Dataset entries |

- - - - - - -

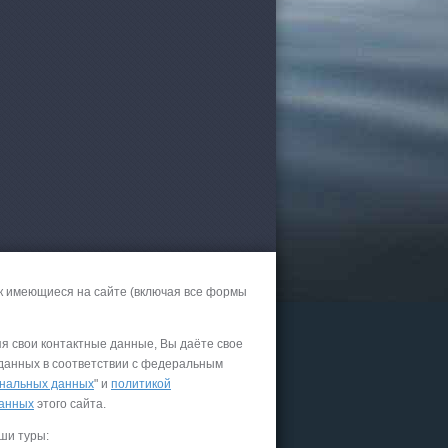
26
 и Казани
офисе
к имеющиеся на сайте (включая все формы
яя свои контактные данные, Вы даёте свое
 данных в соответствии с федеральным
нальных данных
" и
политикой
ограммы
данных
этого сайта.
ии в
ши туры:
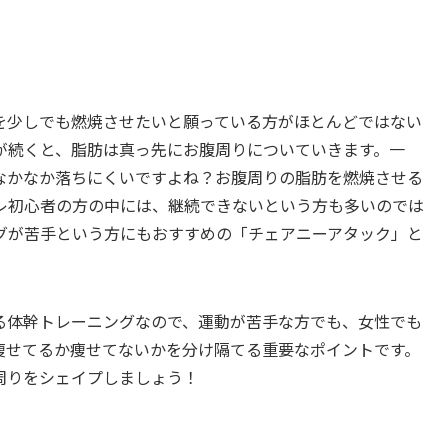
を少しでも燃焼させたいと願っている方がほとんどではない
が続くと、脂肪は真っ先にお腹周りについていきます。一
なかなか落ちにくいですよね？お腹周りの脂肪を燃焼させる
レ初心者の方の中には、継続できないという方も多いのでは
グが苦手という方にもおすすめの「チェアニーアタック」と
る体幹トレーニングなので、運動が苦手な方でも、女性でも
痩せてるか痩せてないかを分け隔てる重要なポイントです。
周りをシェイプしましょう！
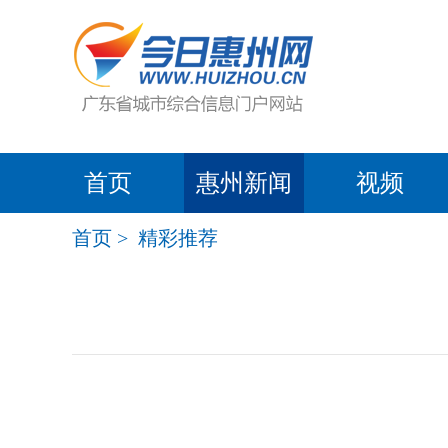
首页
惠州新闻
视频
首页
>
精彩推荐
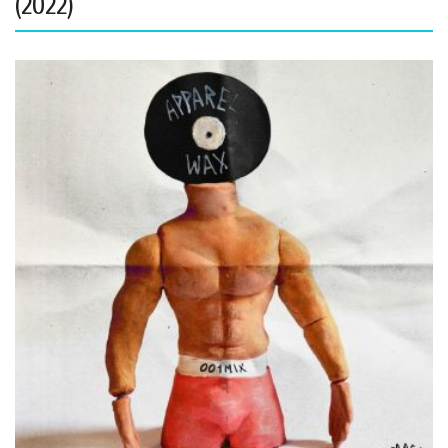
(2022)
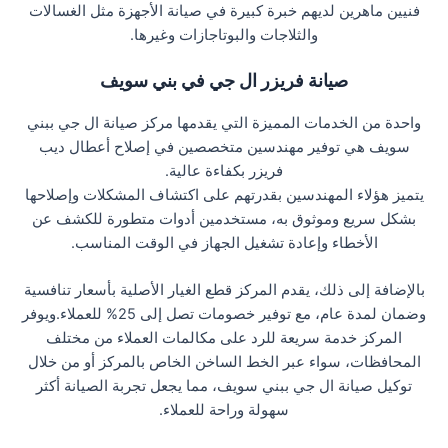
فنيين ماهرين لديهم خبرة كبيرة في صيانة الأجهزة مثل الغسالات
والثلاجات والبوتاجازات وغيرها.
صيانة فريزر ال جي في بني سويف
واحدة من الخدمات المميزة التي يقدمها مركز صيانة ال جي ببني
سويف هي توفير مهندسين متخصصين في إصلاح أعطال ديب
فريزر بكفاءة عالية.
يتميز هؤلاء المهندسين بقدرتهم على اكتشاف المشكلات وإصلاحها
بشكل سريع وموثوق به، مستخدمين أدوات متطورة للكشف عن
الأخطاء وإعادة تشغيل الجهاز في الوقت المناسب.
بالإضافة إلى ذلك، يقدم المركز قطع الغيار الأصلية بأسعار تنافسية
وضمان لمدة عام، مع توفير خصومات تصل إلى 25% للعملاء.ويوفر
المركز خدمة سريعة للرد على مكالمات العملاء من مختلف
المحافظات، سواء عبر الخط الساخن الخاص بالمركز أو من خلال
توكيل صيانة ال جي ببني سويف، مما يجعل تجربة الصيانة أكثر
سهولة وراحة للعملاء.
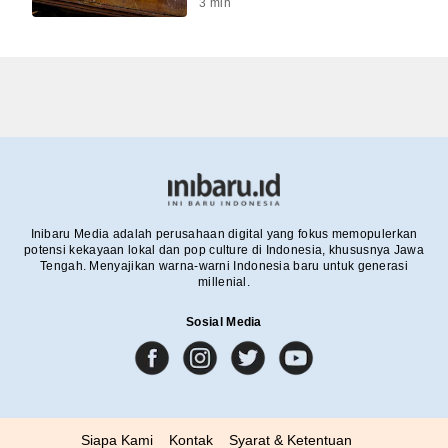
3
min
Inibaru Media adalah perusahaan digital yang fokus memopulerkan
potensi kekayaan lokal dan pop culture di Indonesia, khususnya Jawa
Tengah. Menyajikan warna-warni Indonesia baru untuk generasi
millenial.
Sosial Media
Siapa Kami
Kontak
Syarat & Ketentuan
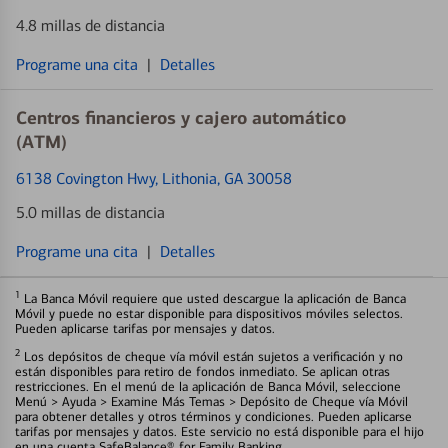
4.8 millas de distancia
Programe una cita
|
Detalles
Centros financieros y cajero automático
(ATM)
6138 Covington Hwy
, Lithonia, GA 30058
5.0 millas de distancia
Programe una cita
|
Detalles
1
La Banca Móvil requiere que usted descargue la aplicación de Banca
Móvil y puede no estar disponible para dispositivos móviles selectos.
Pueden aplicarse tarifas por mensajes y datos.
2
Los depósitos de cheque vía móvil están sujetos a verificación y no
están disponibles para retiro de fondos inmediato. Se aplican otras
restricciones. En el menú de la aplicación de Banca Móvil, seleccione
Menú > Ayuda > Examine Más Temas > Depósito de Cheque vía Móvil
para obtener detalles y otros términos y condiciones. Pueden aplicarse
tarifas por mensajes y datos. Este servicio no está disponible para el hijo
en una cuenta SafeBalance® for Family Banking.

- - - - - - -

Instructions to follow |
Return all of the entries word for word, but omit the pictures.

Written solution |
26
 и Казани
офисе
к имеющиеся на сайте (включая все формы
яя свои контактные данные, Вы даёте свое
 данных в соответствии с федеральным
нальных данных
" и
политикой
ограммы
данных
этого сайта.
ии в
ши туры:
を少しでも燃焼させたいと願っている方がほとんどではない
が続くと、脂肪は真っ先にお腹周りについていきます。一
なかなか落ちにくいですよね？お腹周りの脂肪を燃焼させる
レ初心者の方の中には、継続できないという方も多いのでは
グが苦手という方にもおすすめの「チェアニーアタック」と
る体幹トレーニングなので、運動が苦手な方でも、女性でも
痩せてるか痩せてないかを分け隔てる重要なポイントです。
周りをシェイプしましょう！
首页
惠州新闻
视频
首页
>
精彩推荐
(2022)
فنيين ماهرين لديهم خبرة كبيرة في صيانة الأجهزة مثل الغسالات
والثلاجات والبوتاجازات وغيرها.
صيانة فريزر ال جي في بني سويف
واحدة من الخدمات المميزة التي يقدمها مركز صيانة ال جي ببني
سويف هي توفير مهندسين متخصصين في إصلاح أعطال ديب
فريزر بكفاءة عالية.
يتميز هؤلاء المهندسين بقدرتهم على اكتشاف المشكلات وإصلاحها
بشكل سريع وموثوق به، مستخدمين أدوات متطورة للكشف عن
الأخطاء وإعادة تشغيل الجهاز في الوقت المناسب.
بالإضافة إلى ذلك، يقدم المركز قطع الغيار الأصلية بأسعار تنافسية
وضمان لمدة عام، مع توفير خصومات تصل إلى 25% للعملاء.ويوفر
المركز خدمة سريعة للرد على مكالمات العملاء من مختلف
المحافظات، سواء عبر الخط الساخن الخاص بالمركز أو من خلال
توكيل صيانة ال جي ببني سويف، مما يجعل تجربة الصيانة أكثر
سهولة وراحة للعملاء.
3
min
Inibaru Media adalah perusahaan digital yang fokus memopulerkan
potensi kekayaan lokal dan pop culture di Indonesia, khususnya Jawa
Tengah. Menyajikan warna-warni Indonesia baru untuk generasi
millenial.
Sosial Media
Siapa Kami
Kontak
Syarat & Ketentuan
4.8 millas de distancia
Programe una cita
|
Detalles
Centros financieros y cajero automático
(ATM)
6138 Covington Hwy
, Lithonia, GA 30058
5.0 millas de distancia
Programe una cita
|
Detalles
1
La Banca Móvil requiere que usted descargue la aplicación de Banca
Móvil y puede no estar disponible para dispositivos móviles selectos.
Pueden aplicarse tarifas por mensajes y datos.
2
Los depósitos de cheque vía móvil están sujetos a verificación y no
están disponibles para retiro de fondos inmediato. Se aplican otras
restricciones. En el menú de la aplicación de Banca Móvil, seleccione
Menú > Ayuda > Examine Más Temas > Depósito de Cheque vía Móvil
para obtener detalles y otros términos y condiciones. Pueden aplicarse
tarifas por mensajes y datos. Este servicio no está disponible para el hijo
en una cuenta SafeBalance® for Family Banking.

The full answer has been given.